County extends theft inquiry
Investigation focuses on five maintenance employees.
TROY —
Miami County Sheriff Charles Cox said the investigation of alleged theft in the Miami County maintenance department “easily will take another month” as authorities sort out how truckloads of equipment ended up at employees’ homes.
A Dayton Daily News analysis of the department’s 2011 expenditures reveal many purchased items, such as portable generators, portable heaters and lawn mowers, did not appear on the department’s January 2012 inventory list.
The investigation and suspension of five employees has focused attention on the maintenance department’s spending practices, its rising budget and its oversight by county commissioners.
Maintenance department head Jarrod Harrah oversees seven full-time maintenance employees and reports to the county commissioners. But Harrah had autonomy to use purchase orders and only needed resolutions for singular items that cost more than $1,000. The department is responsible for 14 buildings.
Harrah, 39, the county’s facilities and safety director, and employee Bruce Ball, 61, were both suspended without pay. Harrah’s personnel file shows his job performance reviews have gone downhill in recent years to “clearly below reasonable expectations.”
Three other maintenance workers — Tony Canfarelli, 55, Rob Scherer, 45, and Stan Maitlen II, 48, — were suspended with pay pending the investigation.
Criminal charges have not yet been filed in part because Miami County Prosecutor Gary Nasal is asking for a special prosecutor due to his professional, personal and political relationship with Harrah.
A former Troy city councilman, Harrah is on the county Republican Central Committee and president of the GOP Men’s Club.
County commissioners, in suspending the five on May 29, listed Ohio Revised Code sections of allegations of theft in office, having personal interest in a contract and tampering with records and tampering with evidence.
A message seeking comment about the department’s oversight from County Commission President John W. “Bud” O’Brien was not returned. Harrah hasn’t returned two messages seeking comment.
The allegations came “several weeks ago” from a person Cox would not identify. A search of records was followed by surveillance.
“We were able to witness some of the things that will come out,” Cox said. Those allegedly involved were interviewed starting May 29 and at least two trucks of countyowned property were taken from the home of two employees that day, Cox said. While Cox was answering questions Thursday outside his office, detectives came into the department with bags full of more items.
Investigators are looking into alleged use of county money to buy an array of tools that were converted to personal use by employees.
Some of the property purchased with county money was given to businesses and other individuals, and some was sold, Cox said.

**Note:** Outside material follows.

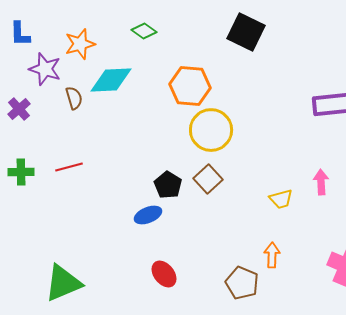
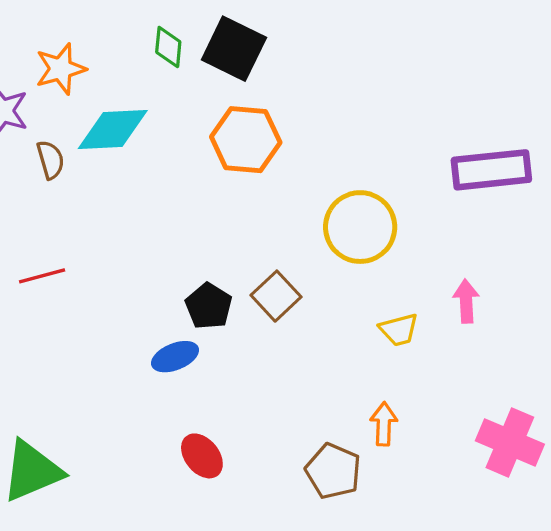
green diamond: (144, 31) -> (168, 47), turned 60
black square: (246, 32) -> (234, 49), moved
yellow circle: (211, 130) -> (360, 227), moved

The investigation has been expanded to include vendors used by the county and allegations that free items, such as a furnace, were given to the county in exchange for future business, Cox said.
“They don’t tell us why they need it,” Miami County Auditor’s Office Accounting Supervisor Sharon Feltner said of purchase orders from the maintenance director. “That’s up to the department head. . . . They fall under the county commissioners.”

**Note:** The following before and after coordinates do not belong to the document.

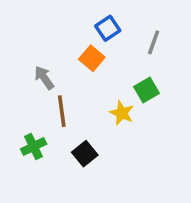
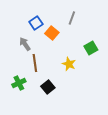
blue square: (108, 28) -> (36, 23), moved
gray line: (154, 42) -> (72, 18), moved
green square: (147, 90) -> (91, 48), moved

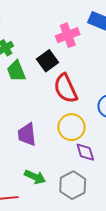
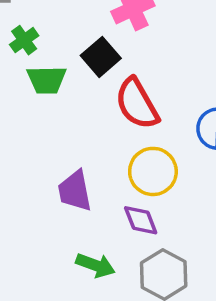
green trapezoid: (16, 71) -> (47, 80), turned -65
purple diamond: (85, 152) -> (141, 220), moved

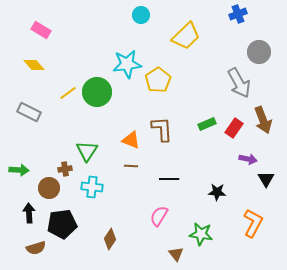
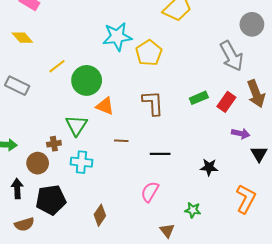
green circle: (97, 92) -> (87, 80), moved
orange triangle: (131, 140) -> (105, 106), moved
green star: (201, 234) -> (193, 210), size x0.7

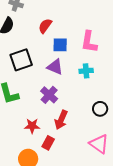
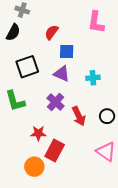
pink L-shape: (89, 42) -> (96, 22), moved
red arrow: (61, 120) -> (79, 116), moved, turned -48
red rectangle: (48, 143) -> (55, 150), size x1.5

Feltner said resolutions used to be needed for anything above $500 but that’s been upped to $1,000.
Year 2011 maintenance department expenditure records requested from the Miami County Auditor’s Office show many purchased items that are not on the January 2012 inventory.
• In December 2010 and January 2011, the department bought nine reciprocating saw blades from Grainger, costing $923.34. The department’s 2012 inventory shows it has just two reciprocating saws.

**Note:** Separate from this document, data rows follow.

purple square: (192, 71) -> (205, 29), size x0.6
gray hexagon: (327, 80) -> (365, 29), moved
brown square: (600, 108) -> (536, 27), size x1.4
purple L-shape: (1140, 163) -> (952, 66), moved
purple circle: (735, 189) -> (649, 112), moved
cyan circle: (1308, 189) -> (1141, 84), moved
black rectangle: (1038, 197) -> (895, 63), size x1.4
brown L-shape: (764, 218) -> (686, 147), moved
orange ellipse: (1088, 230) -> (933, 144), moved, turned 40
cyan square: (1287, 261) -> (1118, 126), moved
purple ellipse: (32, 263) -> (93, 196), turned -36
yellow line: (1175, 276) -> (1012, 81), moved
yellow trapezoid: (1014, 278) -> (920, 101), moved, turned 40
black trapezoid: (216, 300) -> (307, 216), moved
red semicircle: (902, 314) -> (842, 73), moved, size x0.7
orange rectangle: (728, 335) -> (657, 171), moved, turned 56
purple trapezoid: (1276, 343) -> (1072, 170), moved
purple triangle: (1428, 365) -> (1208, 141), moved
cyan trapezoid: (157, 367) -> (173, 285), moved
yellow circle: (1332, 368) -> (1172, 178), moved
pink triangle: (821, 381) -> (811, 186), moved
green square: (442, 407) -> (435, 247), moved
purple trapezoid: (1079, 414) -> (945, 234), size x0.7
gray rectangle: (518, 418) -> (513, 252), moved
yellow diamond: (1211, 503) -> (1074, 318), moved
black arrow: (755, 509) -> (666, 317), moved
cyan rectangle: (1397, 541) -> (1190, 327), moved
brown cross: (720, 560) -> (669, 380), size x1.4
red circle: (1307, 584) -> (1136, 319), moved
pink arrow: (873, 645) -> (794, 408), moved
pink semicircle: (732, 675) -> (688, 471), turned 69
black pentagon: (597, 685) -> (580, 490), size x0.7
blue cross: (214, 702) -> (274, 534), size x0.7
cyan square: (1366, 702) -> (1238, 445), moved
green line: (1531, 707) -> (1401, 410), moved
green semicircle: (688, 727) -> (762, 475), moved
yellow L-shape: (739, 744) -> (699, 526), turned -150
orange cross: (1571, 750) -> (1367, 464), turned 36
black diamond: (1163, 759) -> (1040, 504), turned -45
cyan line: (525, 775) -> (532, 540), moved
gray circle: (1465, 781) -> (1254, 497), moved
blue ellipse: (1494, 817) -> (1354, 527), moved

• The department purchased three portable generators at a cost of $1,587 and two portable heaters costing $659.10. None of those items appear on the 2012 inventory list.
• The department spent $3,500 at Greentech Inc. for three Dixie Chopper lawn mowers, none of which are on the inventory list.
Asked if anyone regularly double-checks the maintenance department’s actual inventory against the inventory report or the expenditure list, Feltner said: “I cannot tell you that. To most people, it comes in the trust that you have with your department head.”
Employee personnel records show Ball, Scherer, Canfarelli and Maitlen did not face any disciplinary action during their county employ. Ball, who was in the Air Force for more than 20 years and is local American Legion post commander, was hired in 2001; Scherer in 2000, Canfarelli in 2007 and Maitlen in August 2011.
Harrah’s personnel records show he initially received favorable job reviews following his hiring in November 2005. An August 2006 evaluation form did not give an overall performance rating but noted he had “taken on the director’s role of developing and managing the department budget.”
Evaluations in 20072009 for the previous years listed overall performance as “above normal expectations” in 2007 and “considerably above normal expectations in 2008-2010. An evaluation dated February 2011 had the overall performance as “minimally satisfactory” followed by a spring 2012 overall evaluation of “clearly below reasonable expectations.”
Two months before, in February 2012, the commission and Harrah signed a last chance agreement after he had received verbal discipline for falling behind, not being at work and lying about his whereabouts.
Harrah told commissioners he was having personal and health problems, the documents state. Under the last chance agreement, he was to, by May 10, undergo an alcohol assessment, participate in a consumer counseling program and attend a codependent counseling program. A notice in his personnel file dated May 10 stated those requirements had been met.